Beyond creating body care on par with skin care, Axelrod and Christiansen wanted to broaden the definition of the category altogether. "And that's how Sex Gel sort of came into the mix," says Christiansen. The Sex Gel is arguably the most buzzworthy product in the collection, if only because the aloe vera-based lube seems slightly provocative and out of place alongside the more innocent Body Wash and Body Lotion. "But we sort of thought this line should include all the things we do with our body," says Christiansen. "Might it be sex, might it be my shaving, might it be the face and the treatment options there." (Perhaps a hint at what's to come for the nascent brand?)
Environmental consciousness is also a pillar of the brand: Nécessaire goes so far as to say, "No planet, no body" — that is, it sees the environment as a stakeholder in the company. To this point, Axelrod and Christiansen have made it their mission to both uphold environmentally-friendly practices when sourcing, packaging and shipping the products; and provide customers with total transparency about their sustainability progress every step of the way.
"It is difficult to do the right thing and to stick up for the environment," Christiansen says. "But this is a passion point for us." At launch, Nécessaire’s boxes are made with 100 percent recyclable materials and 85 percent post-consumer waste materials, but "what we still have ahead of us is the primary bottles," Christiansen shares. "As Nick and I say in our welcome letter [on the website]: We have begun." The co-founders are working towards the goal of only using recycled materials — no virgin plastic — in future Nécessaire products.
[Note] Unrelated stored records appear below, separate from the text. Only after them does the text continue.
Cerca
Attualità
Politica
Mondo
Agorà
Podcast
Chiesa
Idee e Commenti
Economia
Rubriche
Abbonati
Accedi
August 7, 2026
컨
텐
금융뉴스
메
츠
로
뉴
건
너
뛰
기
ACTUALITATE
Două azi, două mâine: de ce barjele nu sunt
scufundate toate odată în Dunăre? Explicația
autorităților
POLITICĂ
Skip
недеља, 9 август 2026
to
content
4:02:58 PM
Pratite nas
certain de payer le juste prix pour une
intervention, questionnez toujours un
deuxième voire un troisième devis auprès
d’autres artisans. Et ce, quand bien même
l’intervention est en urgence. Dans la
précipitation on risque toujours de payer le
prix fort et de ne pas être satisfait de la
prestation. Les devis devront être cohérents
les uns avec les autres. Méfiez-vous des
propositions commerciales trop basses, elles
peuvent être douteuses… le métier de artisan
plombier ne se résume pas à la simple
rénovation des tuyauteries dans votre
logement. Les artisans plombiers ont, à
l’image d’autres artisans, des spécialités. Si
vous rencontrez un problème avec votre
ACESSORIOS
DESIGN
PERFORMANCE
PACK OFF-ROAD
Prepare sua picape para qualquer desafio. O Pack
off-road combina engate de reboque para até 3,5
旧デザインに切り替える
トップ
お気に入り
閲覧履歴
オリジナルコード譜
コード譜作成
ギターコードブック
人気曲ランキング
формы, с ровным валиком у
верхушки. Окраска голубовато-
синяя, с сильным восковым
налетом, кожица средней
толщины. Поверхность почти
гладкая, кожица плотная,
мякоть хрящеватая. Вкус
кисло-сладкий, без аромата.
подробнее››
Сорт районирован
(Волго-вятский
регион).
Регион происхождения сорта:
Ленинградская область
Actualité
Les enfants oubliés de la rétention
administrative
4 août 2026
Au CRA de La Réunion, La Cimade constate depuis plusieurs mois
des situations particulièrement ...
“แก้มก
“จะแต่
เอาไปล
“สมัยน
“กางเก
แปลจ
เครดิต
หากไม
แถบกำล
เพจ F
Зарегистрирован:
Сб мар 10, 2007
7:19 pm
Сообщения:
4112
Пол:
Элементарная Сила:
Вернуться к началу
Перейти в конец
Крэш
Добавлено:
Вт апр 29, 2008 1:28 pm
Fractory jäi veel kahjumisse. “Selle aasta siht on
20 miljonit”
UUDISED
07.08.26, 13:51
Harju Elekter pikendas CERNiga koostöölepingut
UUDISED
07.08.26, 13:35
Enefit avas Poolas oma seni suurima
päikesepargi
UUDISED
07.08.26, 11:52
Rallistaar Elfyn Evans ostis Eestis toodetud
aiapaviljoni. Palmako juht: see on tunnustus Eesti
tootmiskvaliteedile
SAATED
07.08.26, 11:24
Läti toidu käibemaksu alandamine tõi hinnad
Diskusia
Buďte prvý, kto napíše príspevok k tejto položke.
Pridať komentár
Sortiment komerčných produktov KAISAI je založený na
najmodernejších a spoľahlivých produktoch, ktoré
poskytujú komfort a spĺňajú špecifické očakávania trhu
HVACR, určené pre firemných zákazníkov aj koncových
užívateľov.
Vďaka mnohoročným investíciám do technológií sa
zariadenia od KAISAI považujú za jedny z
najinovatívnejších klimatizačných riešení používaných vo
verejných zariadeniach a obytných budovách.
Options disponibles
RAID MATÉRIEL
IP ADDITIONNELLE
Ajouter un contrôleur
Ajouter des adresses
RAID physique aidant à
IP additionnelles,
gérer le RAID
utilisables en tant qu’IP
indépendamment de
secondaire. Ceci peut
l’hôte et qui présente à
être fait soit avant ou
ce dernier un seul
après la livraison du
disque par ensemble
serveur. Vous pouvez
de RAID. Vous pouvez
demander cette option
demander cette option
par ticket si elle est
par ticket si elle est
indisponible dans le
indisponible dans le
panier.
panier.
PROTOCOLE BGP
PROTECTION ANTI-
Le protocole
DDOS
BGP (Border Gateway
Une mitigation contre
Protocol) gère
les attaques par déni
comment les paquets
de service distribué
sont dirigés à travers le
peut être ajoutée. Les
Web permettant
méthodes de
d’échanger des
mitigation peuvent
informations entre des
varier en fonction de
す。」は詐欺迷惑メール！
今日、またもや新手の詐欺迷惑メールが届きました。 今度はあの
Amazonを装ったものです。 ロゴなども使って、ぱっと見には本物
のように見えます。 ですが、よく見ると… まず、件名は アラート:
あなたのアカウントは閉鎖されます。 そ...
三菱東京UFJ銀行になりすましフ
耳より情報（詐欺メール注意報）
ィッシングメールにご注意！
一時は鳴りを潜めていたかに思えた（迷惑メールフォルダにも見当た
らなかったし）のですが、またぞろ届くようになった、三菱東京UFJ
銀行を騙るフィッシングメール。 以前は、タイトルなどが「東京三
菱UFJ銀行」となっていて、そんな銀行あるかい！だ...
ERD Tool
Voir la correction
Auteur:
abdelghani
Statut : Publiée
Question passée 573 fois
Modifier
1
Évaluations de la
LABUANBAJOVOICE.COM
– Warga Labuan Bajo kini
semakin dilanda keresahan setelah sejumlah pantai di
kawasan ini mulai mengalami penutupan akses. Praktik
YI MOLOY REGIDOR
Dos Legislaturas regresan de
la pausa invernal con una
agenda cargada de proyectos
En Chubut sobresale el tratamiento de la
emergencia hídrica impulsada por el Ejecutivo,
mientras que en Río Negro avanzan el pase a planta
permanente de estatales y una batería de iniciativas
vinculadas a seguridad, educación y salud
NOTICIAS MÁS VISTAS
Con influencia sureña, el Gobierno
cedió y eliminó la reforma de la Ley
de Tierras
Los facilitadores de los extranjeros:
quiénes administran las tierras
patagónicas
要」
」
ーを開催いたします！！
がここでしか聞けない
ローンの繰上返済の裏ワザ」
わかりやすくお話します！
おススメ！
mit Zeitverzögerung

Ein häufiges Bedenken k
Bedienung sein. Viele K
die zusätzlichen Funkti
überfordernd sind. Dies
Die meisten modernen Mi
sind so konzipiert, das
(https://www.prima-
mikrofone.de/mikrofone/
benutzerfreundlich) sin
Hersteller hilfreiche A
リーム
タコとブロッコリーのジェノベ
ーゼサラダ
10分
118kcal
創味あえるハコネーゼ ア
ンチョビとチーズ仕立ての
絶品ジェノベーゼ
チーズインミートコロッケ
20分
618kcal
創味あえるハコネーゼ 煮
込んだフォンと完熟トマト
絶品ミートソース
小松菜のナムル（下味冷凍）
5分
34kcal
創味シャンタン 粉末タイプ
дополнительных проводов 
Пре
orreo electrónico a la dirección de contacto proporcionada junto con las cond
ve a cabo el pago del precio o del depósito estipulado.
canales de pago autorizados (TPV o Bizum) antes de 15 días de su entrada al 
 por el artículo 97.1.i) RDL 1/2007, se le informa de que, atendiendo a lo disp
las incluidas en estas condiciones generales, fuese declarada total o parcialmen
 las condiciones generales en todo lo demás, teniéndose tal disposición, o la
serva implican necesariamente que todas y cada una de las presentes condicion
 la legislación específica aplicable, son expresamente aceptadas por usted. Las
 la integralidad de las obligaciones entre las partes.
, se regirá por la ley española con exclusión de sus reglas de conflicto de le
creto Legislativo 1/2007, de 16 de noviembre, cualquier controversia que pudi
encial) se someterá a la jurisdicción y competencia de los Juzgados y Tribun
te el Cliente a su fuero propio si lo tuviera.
This transparency is just one of the many ways Nécessaire is carving out a new space in the oversaturated self-care industry. Also noteworthy: It's entirely genderless. "We wanted to create a line that didn't pander to the gender stereotypes, with typical women's pastel packaging," Axelrod says. "This brand is for all, it's for everybody."
To escape the clichés often associated with woman-centric self-care items, the company enlisted Brian Roettinger, a graphic designer known for his work on Jay-Z's album covers (and who had never worked with a beauty brand before), to design the brand visuals, and asked up-and-coming photographer Charlotte Wales to shoot the launch campaign with a uniquely female point of view. "If you think about the '90s, when everyone was shooting skin and sex, it was all shot by guys," Axelrod says. And, as with everything else about Nécessaire, "It’s kind of our M.O. to do it differently."